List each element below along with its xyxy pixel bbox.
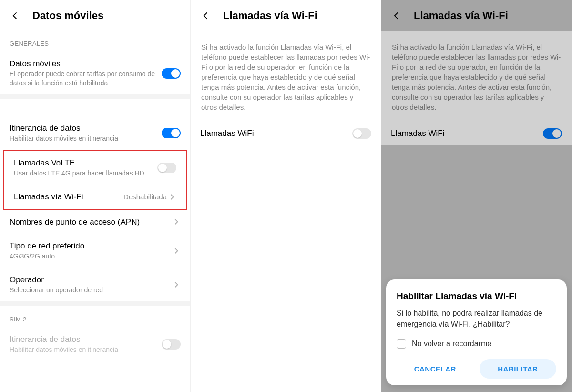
header: Llamadas vía Wi-Fi [191,0,381,31]
wifi-calls-value: Deshabilitada [123,193,167,201]
back-icon[interactable] [391,10,402,21]
info-text: Si ha activado la función Llamadas vía W… [191,31,381,122]
dialog-remember-label: No volver a recordarme [412,340,491,348]
row-apn[interactable]: Nombres de punto de acceso (APN) [0,210,190,234]
net-type-label: Tipo de red preferido [10,241,168,251]
page-title: Llamadas vía Wi-Fi [223,10,317,22]
wifi-calls-label: Llamadas WiFi [200,128,347,138]
roaming2-sub: Habilitar datos móviles en itinerancia [10,345,156,354]
wifi-calls-label: Llamadas WiFi [391,128,537,138]
row-roaming-sim2: Itinerancia de datos Habilitar datos móv… [0,328,190,361]
screen-mobile-data: Datos móviles GENERALES Datos móviles El… [0,0,191,392]
section-generales: GENERALES [0,31,190,52]
row-wifi-calls[interactable]: Llamadas vía Wi-Fi Deshabilitada [4,185,186,208]
mobile-data-label: Datos móviles [10,59,156,69]
row-operator[interactable]: Operador Seleccionar un operador de red [0,268,190,301]
row-roaming[interactable]: Itinerancia de datos Habilitar datos móv… [0,116,190,150]
row-net-type[interactable]: Tipo de red preferido 4G/3G/2G auto [0,234,190,268]
section-sim2: SIM 2 [0,306,190,328]
back-icon[interactable] [10,10,21,21]
net-type-sub: 4G/3G/2G auto [10,252,168,261]
chevron-right-icon [170,194,176,200]
wifi-calls-label: Llamadas vía Wi-Fi [14,192,118,202]
wifi-calls-toggle[interactable] [543,128,562,139]
roaming-sub: Habilitar datos móviles en itinerancia [10,134,156,143]
mobile-data-sub: El operador puede cobrar tarifas por con… [10,70,156,88]
chevron-right-icon [174,248,181,254]
volte-toggle[interactable] [157,163,176,173]
operator-label: Operador [10,275,168,285]
volte-sub: Usar datos LTE 4G para hacer llamadas HD [14,169,152,178]
screen-wifi-calling-dialog: Llamadas vía Wi-Fi Si ha activado la fun… [381,0,572,392]
cancel-button[interactable]: CANCELAR [397,359,474,379]
dialog-actions: CANCELAR HABILITAR [397,359,556,379]
chevron-right-icon [174,218,181,225]
header: Datos móviles [0,0,190,31]
chevron-right-icon [174,281,181,288]
roaming2-toggle [162,339,181,350]
enable-wifi-dialog: Habilitar Llamadas vía Wi-Fi Si lo habil… [386,279,567,385]
dialog-body: Si lo habilita, no podrá realizar llamad… [397,308,556,330]
row-volte[interactable]: Llamadas VoLTE Usar datos LTE 4G para ha… [4,151,186,185]
enable-button[interactable]: HABILITAR [480,359,557,379]
volte-label: Llamadas VoLTE [14,158,152,168]
page-title: Llamadas vía Wi-Fi [414,10,508,22]
row-wifi-calls[interactable]: Llamadas WiFi [191,122,381,145]
checkbox-icon[interactable] [397,339,406,349]
dialog-remember-row[interactable]: No volver a recordarme [397,339,556,349]
operator-sub: Seleccionar un operador de red [10,286,168,295]
back-icon[interactable] [200,10,212,21]
mobile-data-toggle[interactable] [162,68,181,79]
wifi-calls-toggle[interactable] [352,128,371,139]
roaming-toggle[interactable] [162,128,181,138]
header: Llamadas vía Wi-Fi [381,0,572,31]
row-mobile-data[interactable]: Datos móviles El operador puede cobrar t… [0,52,190,94]
roaming2-label: Itinerancia de datos [10,334,156,344]
roaming-label: Itinerancia de datos [10,123,156,133]
dialog-title: Habilitar Llamadas vía Wi-Fi [397,291,556,301]
divider [0,301,190,306]
row-wifi-calls[interactable]: Llamadas WiFi [381,122,572,145]
highlight-box: Llamadas VoLTE Usar datos LTE 4G para ha… [3,150,187,210]
divider [0,94,190,99]
info-text: Si ha activado la función Llamadas vía W… [381,31,572,122]
page-title: Datos móviles [32,10,103,22]
apn-label: Nombres de punto de acceso (APN) [10,217,168,227]
screen-wifi-calling-off: Llamadas vía Wi-Fi Si ha activado la fun… [191,0,381,392]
------------------------------------------------------------------------
Look for the string "preferido" in the data above and return every line that has it.

Expected answer:
net-type-label: Tipo de red preferido [10,241,168,251]
row-net-type[interactable]: Tipo de red preferido 4G/3G/2G auto [0,234,190,268]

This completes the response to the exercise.